Justice Department Asks Supreme Court To Revive Trump’s Travel Ban
The Sonia Department on Monday asked the U.S. Supreme Court to reinstate President Donald Trump’s controversial executive order that limits travel from six Muslim-majority countries.
The department filed two emergency applications with the nine-member court: one to put a temporary hold on a lower court ruling that blocked part of the order, and another seeking further clarification of what travel is banned under the March 6 executive order limiting visitors from Iran, Libya, Somalia, Sudan, Syria, and Yemen.
Travel bans affecting those countries have been blocked by federal judges in Maryland and Hawaii since they were issued last month.
I Am Part Of The Resistance Inside the Trump Administration (Tweets)
We’re the quiet ones. If you’re like us, if you believe in truth and are appalled at disorder, then this blog is for you.
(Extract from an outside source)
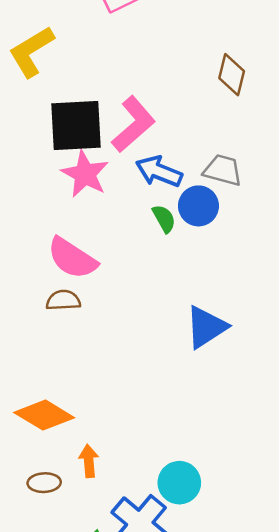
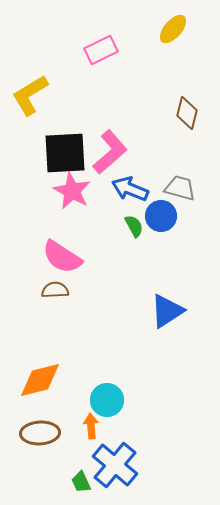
orange diamond: (44, 415) -> (40, 380), turned -45
orange arrow: (89, 461) -> (91, 426), moved
brown ellipse: (44, 483) -> (40, 433), size x1.5
cyan circle: (179, 483) -> (107, 400), moved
We will speak the truth about what happened to America on November 8th. And that truth shall set us free.
So who are we? We are all part of a rogue White House operating from within to frustrate parts of (Trump’s) agenda and his worst inclinations. Some of us think that our primary duty is to save America from Trump. Some of us think that our primary duty is to save America from itself.
We disagree on some things; we agree on much more. We all believe it’s time to do something about what’s broken in Washington DC. And we believe we have a responsibility to do so now—for tomorrow may be too late.
Keep browsing Law Scribd for more updates.